In 2024, top language algorithms could “read” 2.6 billion words in just a couple of hours. This gives them a fighting chance of keeping up with the innumerable books and articles being written about the ethical implications of various aspects and impacts of artificial intelligence (AI). In 2025, we here at Ethics Unwrapped intend to devote a fair amount of attention to the myriad important moral questions raised by the AI revolution, but a good starting point is to concede the difficulty of the task.
The very first step in sound ethical decision making, say Trevino and Nelson, is to establish the facts to the extent possible. AI itself–via deepfake AI imagine generators, deepfake AI voice generators, and massive manipulation of social media and other sources of information–is already “distorting perceptions of reality” (Tiffany Hsu) and “destabiliz[ing] the concept of truth itself” (Libby Lange). But setting that aside, the fantastically complicated technology behind AI and the seemingly unknowable future impact many believe it will have on virtually every aspect of life on earth give rise to the likelihood that moral decisions–as well as policy, commercial, technological and other AI-related choices—will have to be made in a state of such factual uncertainty as to undermine the entire moral judgment enterprise.

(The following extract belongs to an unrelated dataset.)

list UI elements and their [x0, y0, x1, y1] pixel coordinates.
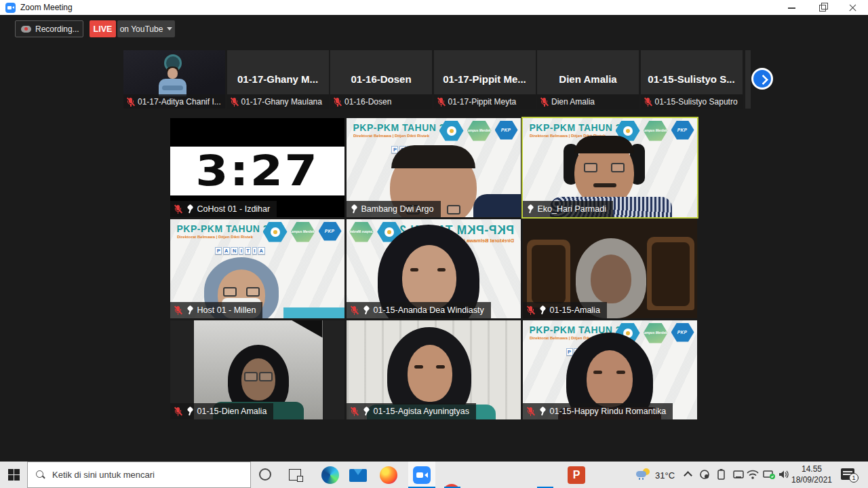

Let’s start with the most significant possible moral issue facing AI researchers, entrepreneurs, users, regulators and others: Are we are about to see a version of AI that carries a meaningful chance of bringing about the apocalypse, so that someone should be putting the brakes on its development? Should today’s AI developers–like Oppenheimer and his colleagues as they developed the atomic bomb during World War II–keep the Bhagavad Gita reference (“Now I am become death, the destroyer of worlds”) in mind as they proceed? What we need to know in order to make a moral judgment regarding further AI development is whether doomsday prophecies are a realistic concern or just the ravings of a few nervous Nellies.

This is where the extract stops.